Exercise goal >> Could you transcribe every record below exactly as it stands?

Material for this task >>
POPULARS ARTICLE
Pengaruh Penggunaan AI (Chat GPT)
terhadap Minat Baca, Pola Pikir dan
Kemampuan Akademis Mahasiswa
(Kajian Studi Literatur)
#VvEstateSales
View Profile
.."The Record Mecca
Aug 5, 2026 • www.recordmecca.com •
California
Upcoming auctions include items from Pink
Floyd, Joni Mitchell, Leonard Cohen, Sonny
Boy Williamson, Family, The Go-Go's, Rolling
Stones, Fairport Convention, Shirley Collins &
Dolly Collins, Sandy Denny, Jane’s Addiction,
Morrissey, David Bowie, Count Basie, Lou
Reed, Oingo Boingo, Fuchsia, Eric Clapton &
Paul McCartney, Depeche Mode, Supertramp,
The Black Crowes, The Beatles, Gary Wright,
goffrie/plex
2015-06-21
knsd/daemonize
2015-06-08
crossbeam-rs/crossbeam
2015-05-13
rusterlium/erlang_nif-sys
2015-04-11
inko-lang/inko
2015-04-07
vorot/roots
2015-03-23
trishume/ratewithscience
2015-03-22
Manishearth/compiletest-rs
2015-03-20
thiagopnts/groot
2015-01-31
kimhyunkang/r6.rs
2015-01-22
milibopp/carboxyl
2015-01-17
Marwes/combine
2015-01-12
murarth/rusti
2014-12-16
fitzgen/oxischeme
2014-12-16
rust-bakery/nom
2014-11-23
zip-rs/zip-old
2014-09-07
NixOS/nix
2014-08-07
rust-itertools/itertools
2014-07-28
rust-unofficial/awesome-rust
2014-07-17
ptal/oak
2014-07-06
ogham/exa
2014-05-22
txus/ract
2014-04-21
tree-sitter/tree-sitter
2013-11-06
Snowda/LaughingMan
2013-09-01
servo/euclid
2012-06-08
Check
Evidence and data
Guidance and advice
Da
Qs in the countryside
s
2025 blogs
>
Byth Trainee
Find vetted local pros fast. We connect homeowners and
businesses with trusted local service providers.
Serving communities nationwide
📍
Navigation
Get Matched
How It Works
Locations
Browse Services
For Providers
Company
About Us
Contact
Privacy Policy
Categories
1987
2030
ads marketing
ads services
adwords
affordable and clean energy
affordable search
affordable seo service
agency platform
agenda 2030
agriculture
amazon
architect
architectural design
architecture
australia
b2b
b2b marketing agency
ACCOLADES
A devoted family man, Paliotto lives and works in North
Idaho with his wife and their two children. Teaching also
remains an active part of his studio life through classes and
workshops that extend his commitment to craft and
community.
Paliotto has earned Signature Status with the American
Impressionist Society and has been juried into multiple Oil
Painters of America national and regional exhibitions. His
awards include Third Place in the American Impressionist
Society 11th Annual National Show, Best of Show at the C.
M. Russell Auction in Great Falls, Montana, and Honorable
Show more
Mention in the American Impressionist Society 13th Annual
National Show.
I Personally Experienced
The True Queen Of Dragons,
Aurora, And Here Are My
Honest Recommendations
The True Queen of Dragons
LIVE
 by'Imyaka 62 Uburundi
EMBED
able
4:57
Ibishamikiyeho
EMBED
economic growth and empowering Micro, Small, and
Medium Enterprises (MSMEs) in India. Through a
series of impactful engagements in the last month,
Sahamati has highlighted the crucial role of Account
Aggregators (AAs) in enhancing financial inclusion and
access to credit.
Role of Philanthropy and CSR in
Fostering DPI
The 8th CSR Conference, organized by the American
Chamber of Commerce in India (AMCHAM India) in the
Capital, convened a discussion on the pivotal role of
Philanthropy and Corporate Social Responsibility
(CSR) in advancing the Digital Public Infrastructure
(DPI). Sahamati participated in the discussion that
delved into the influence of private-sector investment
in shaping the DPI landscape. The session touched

Answer to the exercise >>
POPULARS ARTICLE
Pengaruh Penggunaan AI (Chat GPT)
terhadap Minat Baca, Pola Pikir dan
Kemampuan Akademis Mahasiswa
(Kajian Studi Literatur)
#VvEstateSales
View Profile
.."The Record Mecca
Aug 5, 2026 • www.recordmecca.com •
California
Upcoming auctions include items from Pink
Floyd, Joni Mitchell, Leonard Cohen, Sonny
Boy Williamson, Family, The Go-Go's, Rolling
Stones, Fairport Convention, Shirley Collins &
Dolly Collins, Sandy Denny, Jane’s Addiction,
Morrissey, David Bowie, Count Basie, Lou
Reed, Oingo Boingo, Fuchsia, Eric Clapton &
Paul McCartney, Depeche Mode, Supertramp,
The Black Crowes, The Beatles, Gary Wright,
goffrie/plex
2015-06-21
knsd/daemonize
2015-06-08
crossbeam-rs/crossbeam
2015-05-13
rusterlium/erlang_nif-sys
2015-04-11
inko-lang/inko
2015-04-07
vorot/roots
2015-03-23
trishume/ratewithscience
2015-03-22
Manishearth/compiletest-rs
2015-03-20
thiagopnts/groot
2015-01-31
kimhyunkang/r6.rs
2015-01-22
milibopp/carboxyl
2015-01-17
Marwes/combine
2015-01-12
murarth/rusti
2014-12-16
fitzgen/oxischeme
2014-12-16
rust-bakery/nom
2014-11-23
zip-rs/zip-old
2014-09-07
NixOS/nix
2014-08-07
rust-itertools/itertools
2014-07-28
rust-unofficial/awesome-rust
2014-07-17
ptal/oak
2014-07-06
ogham/exa
2014-05-22
txus/ract
2014-04-21
tree-sitter/tree-sitter
2013-11-06
Snowda/LaughingMan
2013-09-01
servo/euclid
2012-06-08
Check
Evidence and data
Guidance and advice
Da
Qs in the countryside
s
2025 blogs
>
Byth Trainee
Find vetted local pros fast. We connect homeowners and
businesses with trusted local service providers.
Serving communities nationwide
📍
Navigation
Get Matched
How It Works
Locations
Browse Services
For Providers
Company
About Us
Contact
Privacy Policy
Categories
1987
2030
ads marketing
ads services
adwords
affordable and clean energy
affordable search
affordable seo service
agency platform
agenda 2030
agriculture
amazon
architect
architectural design
architecture
australia
b2b
b2b marketing agency
ACCOLADES
A devoted family man, Paliotto lives and works in North
Idaho with his wife and their two children. Teaching also
remains an active part of his studio life through classes and
workshops that extend his commitment to craft and
community.
Paliotto has earned Signature Status with the American
Impressionist Society and has been juried into multiple Oil
Painters of America national and regional exhibitions. His
awards include Third Place in the American Impressionist
Society 11th Annual National Show, Best of Show at the C.
M. Russell Auction in Great Falls, Montana, and Honorable
Show more
Mention in the American Impressionist Society 13th Annual
National Show.
I Personally Experienced
The True Queen Of Dragons,
Aurora, And Here Are My
Honest Recommendations
The True Queen of Dragons
LIVE
 by'Imyaka 62 Uburundi
EMBED
able
4:57
Ibishamikiyeho
EMBED
economic growth and empowering Micro, Small, and
Medium Enterprises (MSMEs) in India. Through a
series of impactful engagements in the last month,
Sahamati has highlighted the crucial role of Account
Aggregators (AAs) in enhancing financial inclusion and
access to credit.
Role of Philanthropy and CSR in
Fostering DPI
The 8th CSR Conference, organized by the American
Chamber of Commerce in India (AMCHAM India) in the
Capital, convened a discussion on the pivotal role of
Philanthropy and Corporate Social Responsibility
(CSR) in advancing the Digital Public Infrastructure
(DPI). Sahamati participated in the discussion that
delved into the influence of private-sector investment
in shaping the DPI landscape. The session touched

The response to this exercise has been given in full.